By Land or Air, Playoff Games Offer Contrast

November 23, 2001|Eric Sondheimer

It's time to choose sides, like good vs. evil, UCLA vs. USC, Pepsi vs. Coke, boxers vs. briefs.

This is the definitive weekend to learn what strategy works best in high school football--running or passing.

There are several playoff matchups in which teams have such contrasting offensive styles that everyone will know the reason for victory.

Look at tonight's Division X quarterfinal game between Inglewood (9-2) and Temple City (11-0). Inglewood has attempted 45 passes this season while rushing for close to 4,000 yards. Temple City has passed for more than 2,300 yards and 24 touchdowns.

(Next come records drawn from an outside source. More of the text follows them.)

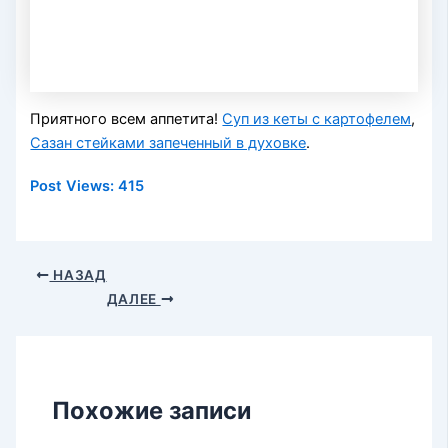
Приятного всем аппетита!
Суп из кеты с картофелем
,
Сазан стейками запеченный в духовке
.
Post Views:
415
НАЗАД
ДАЛЕЕ
Похожие записи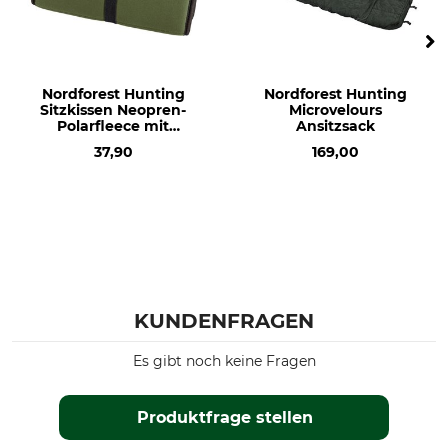
Nordforest Hunting
Nordforest Hunting
Sitzkissen Neopren-
Microvelours
Polarfleece mit
Ansitzsack
Kunststoffkarabiner
37,90
169,00
KUNDENFRAGEN
Es gibt noch keine Fragen
Produktfrage stellen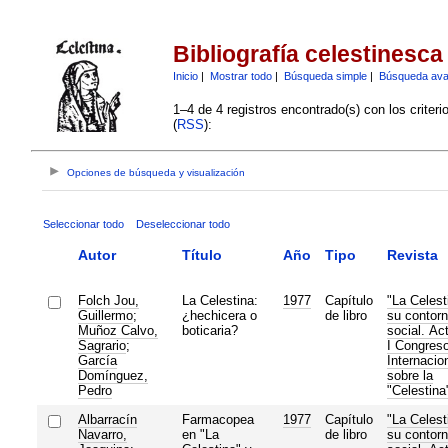
Bibliografía celestinesca
Inicio
|
Mostrar todo
|
Búsqueda simple
|
Búsqueda av
1–4 de 4 registros encontrado(s) con los criter
(
RSS
):
Opciones de búsqueda y visualización
Seleccionar todo
Deseleccionar todo
Autor
Título
Año
Tipo
Revista
Folch Jou,
La Celestina:
1977
Capítulo
"La Celest
Guillermo
;
¿hechicera o
de libro
su contor
Muñoz Calvo,
boticaria?
social. Ac
Sagrario
;
I Congres
García
Internacio
Domínguez,
sobre la
Pedro
"Celestina
Albarracín
Farmacopea
1977
Capítulo
"La Celest
Navarro,
en "La
de libro
su contor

"This is a classic matchup between the good old-fashion running game vs. the West Coast passing game," Inglewood Coach Kevin Moore said. "Let's see which team can enforce its will."

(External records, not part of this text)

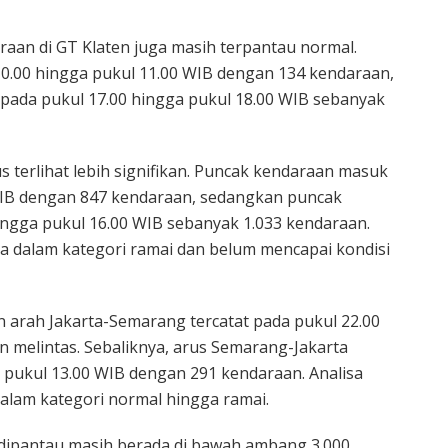
raan di GT Klaten juga masih terpantau normal.
0.00 hingga pukul 11.00 WIB dengan 134 kendaraan,
pada pukul 17.00 hingga pukul 18.00 WIB sebanyak
s terlihat lebih signifikan. Puncak kendaraan masuk
 WIB dengan 847 kendaraan, sedangkan puncak
hingga pukul 16.00 WIB sebanyak 1.033 kendaraan.
a dalam kategori ramai dan belum mencapai kondisi
 arah Jakarta-Semarang tercatat pada pukul 22.00
 melintas. Sebaliknya, arus Semarang-Jakarta
 pukul 13.00 WIB dengan 291 kendaraan. Analisa
alam kategori normal hingga ramai.
 dipantau masih berada di bawah ambang 3.000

Then there's the Division III quarterfinal game between pass-happy Newhall Hart (10-0) and run-oriented Lancaster Antelope Valley (8-3). Antelope Coach Brent Newcomb catches more fish in one day than his team passes the ball.

"They're starting to call us 'Airlopes' because we put it in the air so much," Newcomb joked after his team attempted five passes in its playoff opener.

Antelope Valley quarterback Johnny Walker has rushed for 907 yards and attempted 53 passes. Hart quarterback Matt Moore, bound for UCLA, has passed for 2,394 yards and 26 touchdowns, and is the fourth consecutive Indian quarterback to receive an NCAA Division I-A scholarship.

In another Division III quarterfinal, the most pass-oriented team in the state, Crescenta Valley (11-0), takes on tailback-strong Valencia (9-2). It's quarterback Hudson Gossard, who has passed for 3,344 yards and 32 touchdowns, going against running back Charles Burnley, who has rushed for 1,487 yards and scored 20 touchdowns.

Coach Alan Eberhart of Crescenta Valley makes no apology for calling pass plays almost every down.

"There were years we could not throw the ball at all and we were 6-5," he said. "Those are the years you can't get a lot of sleep."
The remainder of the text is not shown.